Trump did indeed say "I lost the election." If one's slightest peripheral vision then failed to catch his following six-word independent clause, "but when they said we lost,” one would have all-uppercase cause for rejoicing, just as the bleater's scribbled bile is emphatically capped.
The misfortunate truth of progressives' roiling whoop-de-do of We got him! We finally got him! is that there's not even a slim reed of confession in "I lost the election, but when they said we lost."
Brace for brief English lesson. In the quoted sentence there dwells an example of grammar's proper use of a comma, an infinitely and understandably dull subject to most readers. A comma's correct usage may be a boring topic, but it carries an important distinction, as just re-demonstrated by the preceding comma. The other, the same: "I lost the election, but when they said we lost" — comma, correct.
"I lost the election but when they said we lost." Incorrect. For here are two independent clauses, meaning stand-alone sentences. A dependent clause means just what it sounds like: It's dependent on the first, hence dismissible. Trump's blather was no such creature; he unmistakably conditioned his first words on progressives' mistaken confession.
It could be that Trump genuinely slipped and let loose with the titanic truth that has ping-ponged in his head since 6 November 2020. But that he promptly reversed in the same sentence, and so its beginning was nullified.
What puzzled me are the already existing documented instances of Trump confessing to associates that, yep, he lost. (Like this one.) These aren't recorded moments, however the credibility of friends and White House familiars — people who harbored no political reason to spill the beans — renders the documented as valid as the recorded. This additional confession, if one wishes to so call it, is superfluous at best.
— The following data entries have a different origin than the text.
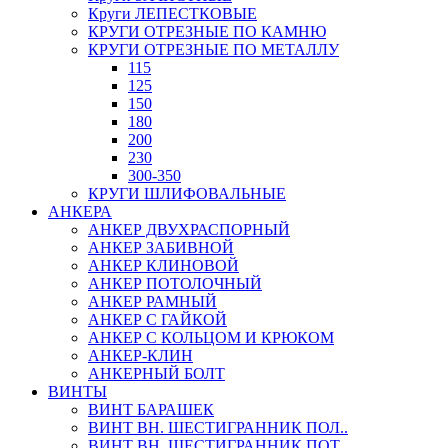
Круги ЛЕПЕСТКОВЫЕ
КРУГИ ОТРЕЗНЫЕ ПО КАМНЮ
КРУГИ ОТРЕЗНЫЕ ПО МЕТАЛЛУ
115
125
150
180
200
230
300-350
КРУГИ ШЛИФОВАЛЬНЫЕ
АНКЕРА
АНКЕР ДВУХРАСПОРНЫЙ
АНКЕР ЗАБИВНОЙ
АНКЕР КЛИНОВОЙ
АНКЕР ПОТОЛОЧНЫЙ
АНКЕР РАМНЫЙ
АНКЕР С ГАЙКОЙ
АНКЕР С КОЛЬЦОМ И КРЮКОМ
АНКЕР-КЛИН
АНКЕРНЫЙ БОЛТ
ВИНТЫ
ВИНТ БАРАШЕК
ВИНТ ВН. ШЕСТИГРАННИК ПОЛ..
ВИНТ ВН. ШЕСТИГРАННИК ПОТ..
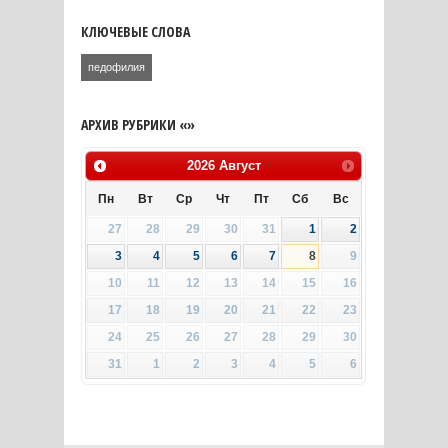
КЛЮЧЕВЫЕ СЛОВА
педофилия
АРХИВ РУБРИКИ «»
2026
Август
Пн
Вт
Ср
Чт
Пт
Сб
Вс
27
28
29
30
31
1
2
3
4
5
6
7
8
9
10
11
12
13
14
15
16
17
18
19
20
21
22
23
24
25
26
27
28
29
30
31
1
2
3
4
5
6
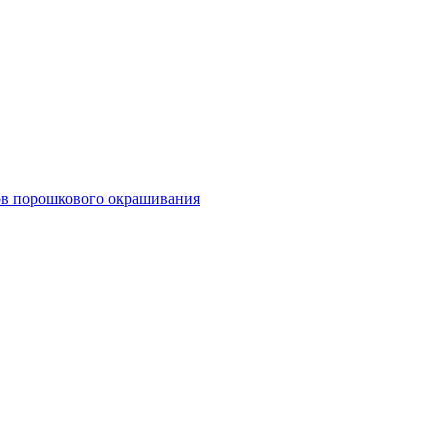
тов порошкового окрашивания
Yet none of my "I object, your Honor" observations — either his salient negation or preexisting utterances of election reality — appeared in progressives' online celebrations. Not that I saw, anyway. Of course I scarcely surveyed them all, so apologies to those who perhaps prudently refrained.
What then puzzled me far beyond my initial state was this tweet sent by Harvard Law's Professor Emeritus Laurence Tribe.
No way I'd debate such a distinguished law professor on what's admissible evidence. What I would dispute is its usefulness. Or rather, in this case I'd prosecute its naked uselessness — Q.E.D., above. A 1L student from the law school widely dubbed the "worst in America" could discredit with ease, I should think, the allegation of a blundering Trump confession.
Prof. Tribe might have wanted only to protect his adversarial attack bona fides in the heaven-sent anti-Trump crusade. Of that I've been a proud equestrian knight (or one's accompanying pauper) lo these many years. But I shall never partake of the seamy out-of-context kind of anti-Obama horseshit like Romney's "You didn't build that."